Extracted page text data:

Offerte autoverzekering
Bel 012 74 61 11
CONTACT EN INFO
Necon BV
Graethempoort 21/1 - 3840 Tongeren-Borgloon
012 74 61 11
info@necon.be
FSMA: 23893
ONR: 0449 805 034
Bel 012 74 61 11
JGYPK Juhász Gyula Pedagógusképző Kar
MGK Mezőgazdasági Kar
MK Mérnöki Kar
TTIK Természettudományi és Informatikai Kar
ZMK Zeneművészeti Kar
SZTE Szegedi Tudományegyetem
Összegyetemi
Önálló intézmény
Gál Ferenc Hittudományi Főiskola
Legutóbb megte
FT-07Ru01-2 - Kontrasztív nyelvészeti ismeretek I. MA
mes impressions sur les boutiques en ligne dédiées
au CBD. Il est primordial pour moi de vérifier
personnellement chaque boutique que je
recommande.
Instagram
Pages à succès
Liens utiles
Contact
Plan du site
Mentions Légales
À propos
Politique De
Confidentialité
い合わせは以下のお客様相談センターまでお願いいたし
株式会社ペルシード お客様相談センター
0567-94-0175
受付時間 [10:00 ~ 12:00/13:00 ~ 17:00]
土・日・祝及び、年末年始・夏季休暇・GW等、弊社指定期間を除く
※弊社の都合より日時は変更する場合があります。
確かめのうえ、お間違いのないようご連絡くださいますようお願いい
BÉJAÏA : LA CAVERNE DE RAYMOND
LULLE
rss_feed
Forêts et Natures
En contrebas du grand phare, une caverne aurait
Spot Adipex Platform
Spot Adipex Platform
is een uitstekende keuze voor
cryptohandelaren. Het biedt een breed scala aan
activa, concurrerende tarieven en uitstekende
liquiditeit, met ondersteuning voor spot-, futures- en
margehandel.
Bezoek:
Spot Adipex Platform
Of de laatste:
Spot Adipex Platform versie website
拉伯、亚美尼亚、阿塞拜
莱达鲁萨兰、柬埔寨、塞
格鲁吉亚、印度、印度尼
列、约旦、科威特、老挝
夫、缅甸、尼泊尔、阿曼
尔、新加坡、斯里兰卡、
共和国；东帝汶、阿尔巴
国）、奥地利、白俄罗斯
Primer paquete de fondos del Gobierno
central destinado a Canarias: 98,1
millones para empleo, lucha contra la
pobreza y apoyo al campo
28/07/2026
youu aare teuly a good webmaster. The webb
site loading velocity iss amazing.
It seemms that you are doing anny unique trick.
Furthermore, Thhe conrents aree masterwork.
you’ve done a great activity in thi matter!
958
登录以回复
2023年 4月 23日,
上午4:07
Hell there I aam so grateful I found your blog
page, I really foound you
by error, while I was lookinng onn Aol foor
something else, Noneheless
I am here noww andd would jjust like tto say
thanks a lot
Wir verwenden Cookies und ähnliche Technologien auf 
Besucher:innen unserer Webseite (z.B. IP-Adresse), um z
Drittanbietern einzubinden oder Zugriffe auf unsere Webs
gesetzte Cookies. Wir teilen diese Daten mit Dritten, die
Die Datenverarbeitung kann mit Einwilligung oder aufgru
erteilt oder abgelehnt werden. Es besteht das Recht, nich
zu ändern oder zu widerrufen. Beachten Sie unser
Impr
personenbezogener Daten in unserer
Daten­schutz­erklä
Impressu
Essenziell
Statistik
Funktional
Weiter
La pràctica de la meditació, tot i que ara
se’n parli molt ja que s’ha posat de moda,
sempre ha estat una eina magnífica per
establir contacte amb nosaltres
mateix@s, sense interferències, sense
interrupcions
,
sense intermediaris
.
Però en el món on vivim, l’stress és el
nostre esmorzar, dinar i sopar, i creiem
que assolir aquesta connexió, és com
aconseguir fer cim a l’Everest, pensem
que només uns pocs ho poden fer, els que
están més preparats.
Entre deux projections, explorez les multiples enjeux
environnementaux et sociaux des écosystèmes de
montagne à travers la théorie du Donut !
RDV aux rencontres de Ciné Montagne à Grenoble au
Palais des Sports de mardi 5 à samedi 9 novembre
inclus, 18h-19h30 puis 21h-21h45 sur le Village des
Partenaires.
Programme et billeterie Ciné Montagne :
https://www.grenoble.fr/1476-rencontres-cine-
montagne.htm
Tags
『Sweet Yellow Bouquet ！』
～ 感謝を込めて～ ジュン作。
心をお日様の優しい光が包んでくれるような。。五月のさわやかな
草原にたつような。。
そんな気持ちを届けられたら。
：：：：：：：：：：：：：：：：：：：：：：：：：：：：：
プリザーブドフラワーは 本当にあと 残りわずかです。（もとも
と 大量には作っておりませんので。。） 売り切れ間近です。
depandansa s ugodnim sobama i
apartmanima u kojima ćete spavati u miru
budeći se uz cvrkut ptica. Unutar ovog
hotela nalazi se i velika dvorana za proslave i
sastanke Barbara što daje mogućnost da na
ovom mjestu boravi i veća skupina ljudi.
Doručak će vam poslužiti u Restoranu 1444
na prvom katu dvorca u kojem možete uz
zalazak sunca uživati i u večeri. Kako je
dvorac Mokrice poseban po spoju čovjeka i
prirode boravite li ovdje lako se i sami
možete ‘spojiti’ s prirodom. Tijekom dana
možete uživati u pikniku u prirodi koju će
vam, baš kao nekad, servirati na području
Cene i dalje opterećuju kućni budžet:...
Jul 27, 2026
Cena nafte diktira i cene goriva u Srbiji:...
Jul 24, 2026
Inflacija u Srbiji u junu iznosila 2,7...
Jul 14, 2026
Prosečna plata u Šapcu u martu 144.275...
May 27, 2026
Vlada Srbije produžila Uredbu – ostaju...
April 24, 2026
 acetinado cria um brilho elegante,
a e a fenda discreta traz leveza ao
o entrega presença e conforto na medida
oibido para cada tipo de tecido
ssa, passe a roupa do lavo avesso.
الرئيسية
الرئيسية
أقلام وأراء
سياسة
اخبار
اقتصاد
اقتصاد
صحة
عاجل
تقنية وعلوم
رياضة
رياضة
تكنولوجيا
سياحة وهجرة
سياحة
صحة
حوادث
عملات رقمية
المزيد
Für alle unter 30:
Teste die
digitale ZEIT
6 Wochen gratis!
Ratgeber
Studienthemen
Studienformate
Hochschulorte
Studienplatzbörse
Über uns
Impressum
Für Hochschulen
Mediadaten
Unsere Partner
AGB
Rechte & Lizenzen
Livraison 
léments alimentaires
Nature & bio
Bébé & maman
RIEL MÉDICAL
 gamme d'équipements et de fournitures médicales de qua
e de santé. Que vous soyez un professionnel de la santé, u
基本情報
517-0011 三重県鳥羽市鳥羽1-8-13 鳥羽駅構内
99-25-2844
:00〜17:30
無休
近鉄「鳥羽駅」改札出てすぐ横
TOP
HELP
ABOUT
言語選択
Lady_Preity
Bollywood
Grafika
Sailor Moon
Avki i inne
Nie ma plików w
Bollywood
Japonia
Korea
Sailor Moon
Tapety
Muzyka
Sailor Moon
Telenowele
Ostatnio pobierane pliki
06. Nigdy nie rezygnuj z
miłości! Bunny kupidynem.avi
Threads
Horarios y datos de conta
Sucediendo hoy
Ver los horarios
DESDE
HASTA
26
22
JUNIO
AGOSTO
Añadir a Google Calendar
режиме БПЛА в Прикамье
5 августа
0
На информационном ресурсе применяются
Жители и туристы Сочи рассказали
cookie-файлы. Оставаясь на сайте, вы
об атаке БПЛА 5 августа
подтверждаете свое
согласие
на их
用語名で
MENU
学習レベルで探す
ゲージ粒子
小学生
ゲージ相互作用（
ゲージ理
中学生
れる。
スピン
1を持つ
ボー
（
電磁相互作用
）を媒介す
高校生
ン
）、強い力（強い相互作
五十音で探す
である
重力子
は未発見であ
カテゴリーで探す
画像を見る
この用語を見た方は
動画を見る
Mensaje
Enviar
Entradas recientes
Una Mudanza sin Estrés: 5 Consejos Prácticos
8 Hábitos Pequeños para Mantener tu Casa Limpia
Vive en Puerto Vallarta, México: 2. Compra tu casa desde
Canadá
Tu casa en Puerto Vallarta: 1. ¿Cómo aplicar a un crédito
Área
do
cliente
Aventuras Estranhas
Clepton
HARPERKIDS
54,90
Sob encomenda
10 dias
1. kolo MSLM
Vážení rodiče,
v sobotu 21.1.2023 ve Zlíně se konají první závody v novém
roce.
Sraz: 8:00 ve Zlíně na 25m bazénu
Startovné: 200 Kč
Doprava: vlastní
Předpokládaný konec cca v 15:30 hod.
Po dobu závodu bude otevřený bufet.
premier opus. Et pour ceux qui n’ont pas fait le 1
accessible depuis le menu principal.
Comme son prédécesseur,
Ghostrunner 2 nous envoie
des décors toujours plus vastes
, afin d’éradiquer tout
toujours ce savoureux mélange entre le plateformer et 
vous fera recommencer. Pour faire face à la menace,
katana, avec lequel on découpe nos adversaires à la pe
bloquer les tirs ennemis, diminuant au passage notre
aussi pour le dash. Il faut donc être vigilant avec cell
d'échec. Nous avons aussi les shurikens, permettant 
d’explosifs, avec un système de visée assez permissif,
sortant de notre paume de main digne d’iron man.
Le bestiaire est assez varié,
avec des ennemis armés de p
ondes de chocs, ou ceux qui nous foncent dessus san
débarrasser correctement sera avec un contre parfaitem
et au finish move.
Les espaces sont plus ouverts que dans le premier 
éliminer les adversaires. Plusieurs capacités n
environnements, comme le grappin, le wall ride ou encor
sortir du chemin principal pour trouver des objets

◆ **To do**
Precisely reproduce the lines of the entries, beginning at the first and ending at the one containing "Önálló intézmény". Add nothing.

◆ **Solution for this problem**
Offerte autoverzekering
Bel 012 74 61 11
CONTACT EN INFO
Necon BV
Graethempoort 21/1 - 3840 Tongeren-Borgloon
012 74 61 11
info@necon.be
FSMA: 23893
ONR: 0449 805 034
Bel 012 74 61 11
JGYPK Juhász Gyula Pedagógusképző Kar
MGK Mezőgazdasági Kar
MK Mérnöki Kar
TTIK Természettudományi és Informatikai Kar
ZMK Zeneművészeti Kar
SZTE Szegedi Tudományegyetem
Összegyetemi
Önálló intézmény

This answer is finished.